D’un geste de marchand de crêpes, Lautonne fit sauter l’or qui retomba sur la tôle en fontaine chantante.
Sylvius ne put y tenir davantage. Depuis quelques moments, des pensées de haine le troublaient. De ses deux mains jointes il serrait son glaive derrière le mât. Blesser Lautonne, le blesser grièvement, tirer vengeance de ses sarcasmes ! Avoir au moins la gloire d’un Ruy Diaz : « A moi comte, deux mots ! » Pourtant il ne pensait pas à tuer son compagnon, il n’osait projeter un meurtre, mais il visait d’un geste imaginaire l’épaule de Lautonne, et, soudain, quand il vit le poète faire sauter la monnaie de Chrysolet avec des mouvements de bateleur, ce geste, emmagasiné comme un ressort, se détendit. Le bras de Sylvius devint rigide, prolongé par le glaive. Lautonne recula, effrayé. La poêle et sa charge d’or sombrèrent dans les flots avec un bruit strident. Au même instant, Lautonne glissa sur le pont et tomba en avant.

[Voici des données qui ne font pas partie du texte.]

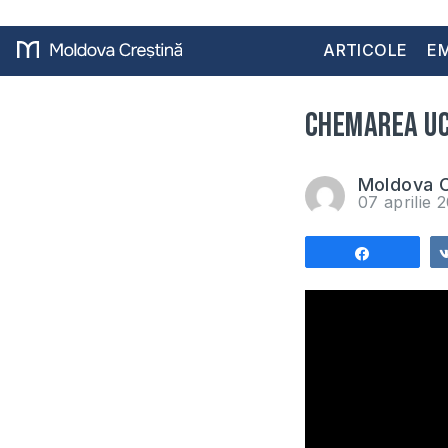
ARTICOLE
EM
Chemarea uce
Moldova C
07 aprilie 
Share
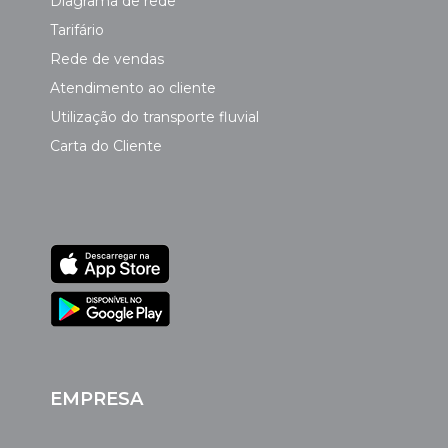
Diagrama de rede
Tarifário
Rede de vendas
Atendimento ao cliente
Utilização do transporte fluvial
Carta do Cliente
EMPRESA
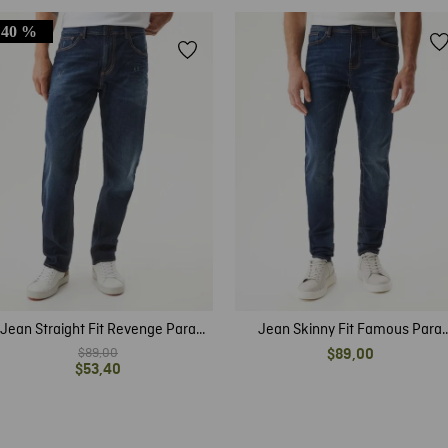
40 %
Jean Straight Fit Revenge Para
Jean Skinny Fit Famous Para
Hombre
Hombre
$
89
,
00
$
89
,
00
$
53
,
40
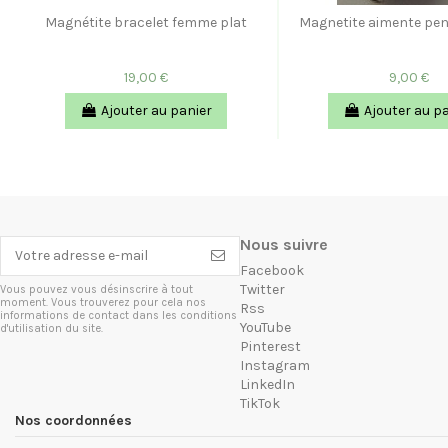
Magnétite bracelet femme plat
Magnetite aimente pe
19,00 €
9,00 €
Ajouter au panier
Ajouter au p
Nous suivre
Facebook
Twitter
Vous pouvez vous désinscrire à tout
moment. Vous trouverez pour cela nos
Rss
informations de contact dans les conditions
YouTube
d'utilisation du site.
Pinterest
Instagram
LinkedIn
TikTok
Nos coordonnées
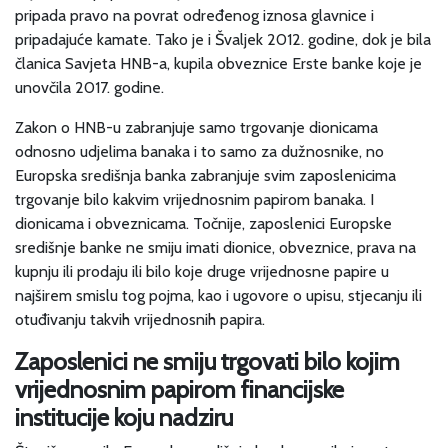
pripada pravo na povrat određenog iznosa glavnice i
pripadajuće kamate. Tako je i Švaljek 2012. godine, dok je bila
članica Savjeta HNB-a, kupila obveznice Erste banke koje je
unovčila 2017. godine.
Zakon o HNB-u zabranjuje samo trgovanje dionicama
odnosno udjelima banaka i to samo za dužnosnike, no
Europska središnja banka zabranjuje svim zaposlenicima
trgovanje bilo kakvim vrijednosnim papirom banaka. I
dionicama i obveznicama. Točnije, zaposlenici Europske
središnje banke ne smiju imati dionice, obveznice, prava na
kupnju ili prodaju ili bilo koje druge vrijednosne papire u
najširem smislu tog pojma, kao i ugovore o upisu, stjecanju ili
otuđivanju takvih vrijednosnih papira.
Zaposlenici ne smiju trgovati bilo kojim
vrijednosnim papirom financijske
institucije koju nadziru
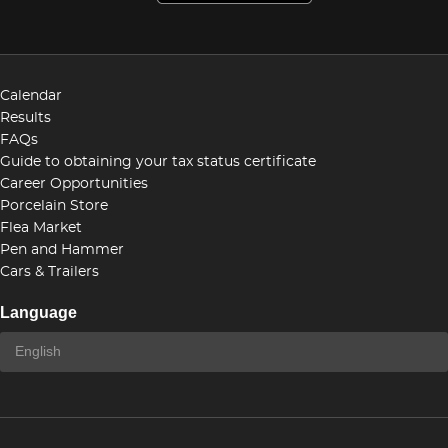
Calendar
Results
FAQs
Guide to obtaining your tax status certificate
Career Opportunities
Porcelain Store
Flea Market
Pen and Hammer
Cars & Trailers
Language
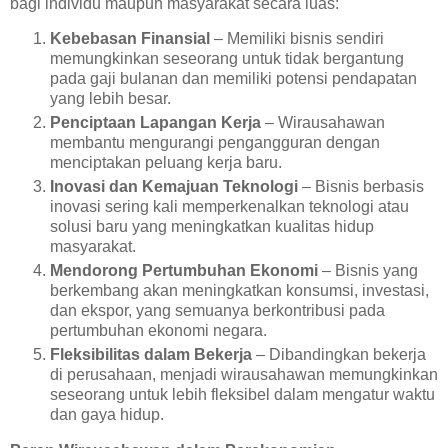
bagi individu maupun masyarakat secara luas:
Kebebasan Finansial
– Memiliki bisnis sendiri
memungkinkan seseorang untuk tidak bergantung
pada gaji bulanan dan memiliki potensi pendapatan
yang lebih besar.
Penciptaan Lapangan Kerja
– Wirausahawan
membantu mengurangi pengangguran dengan
menciptakan peluang kerja baru.
Inovasi dan Kemajuan Teknologi
– Bisnis berbasis
inovasi sering kali memperkenalkan teknologi atau
solusi baru yang meningkatkan kualitas hidup
masyarakat.
Mendorong Pertumbuhan Ekonomi
– Bisnis yang
berkembang akan meningkatkan konsumsi, investasi,
dan ekspor, yang semuanya berkontribusi pada
pertumbuhan ekonomi negara.
Fleksibilitas dalam Bekerja
– Dibandingkan bekerja
di perusahaan, menjadi wirausahawan memungkinkan
seseorang untuk lebih fleksibel dalam mengatur waktu
dan gaya hidup.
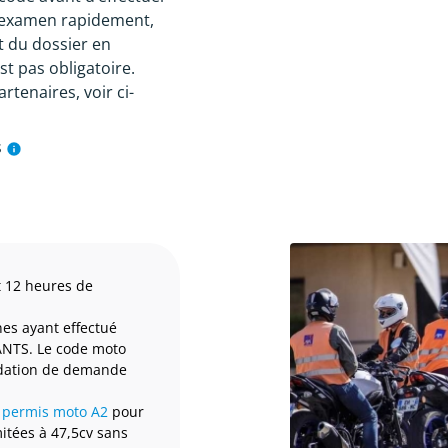
l’examen rapidement,
t du dossier en
t pas obligatoire.
tenaires, voir ci-
s
t 12 heures de
nes ayant effectué
'ANTS. Le code moto
lidation de demande
e
permis moto A2
pour
mitées à 47,5cv sans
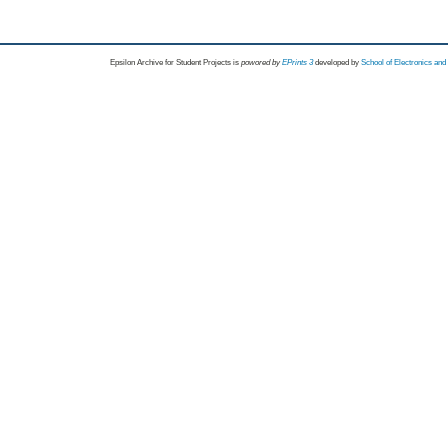
Epsilon Archive for Student Projects is
powored by
EPrints 3
developed by
School of Electronics an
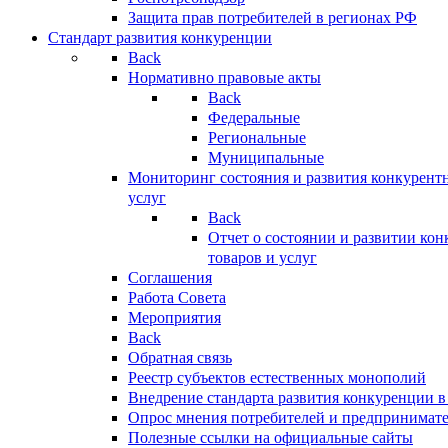
Защита прав потребителей в регионах РФ
Стандарт развития конкуренции
Back
Нормативно правовые акты
Back
Федеральные
Региональные
Муниципальные
Мониторинг состояния и развития конкурентн
услуг
Back
Отчет о состоянии и развитии ко
товаров и услуг
Соглашения
Работа Совета
Мероприятия
Back
Обратная связь
Реестр субъектов естественных монополий
Внедрение стандарта развития конкуренции в
Опрос мнения потребителей и предпринимат
Полезные ссылки на официальные сайты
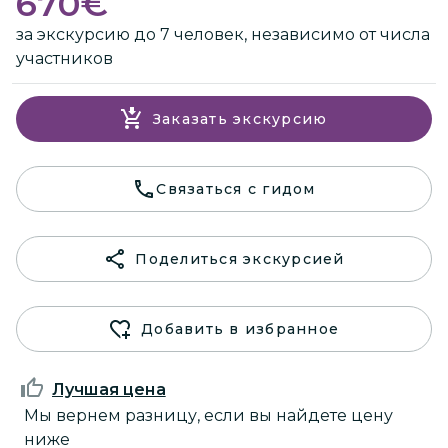
670
€
за экскурсию до 7 человек, независимо от числа
участников
Заказать экскурсию
Связаться с гидом
Поделиться экскурсией
Добавить в избранное
Лучшая цена
Мы вернем разницу, если вы найдете цену
ниже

Oh ! que la chair humaine est chose sensible et peu résistante ! Le sabre pénétra. Lautonne, effondré, portait à la gorge une entaille rouge. Un cri. Un jet de sang. Il n’y eut rien d’autre. Lautonne était mort.
XX
Incontinent, Clorinde défaillit et Sylvius, encore à demi lié au mât, regarda sa victime. Lautonne avait rendu l’âme, — tout à fait. Sylvius devint grave.
« J’ai donc commis un meurtre ! »
Se pouvait-il qu’un sabre japonais ?… Oui, il se pouvait.
« J’ai tué ! » se disait Sylvius, très à court d’autres pensées, et tâchant à dénouer les cordes qui retenaient ses pieds par une rose savante.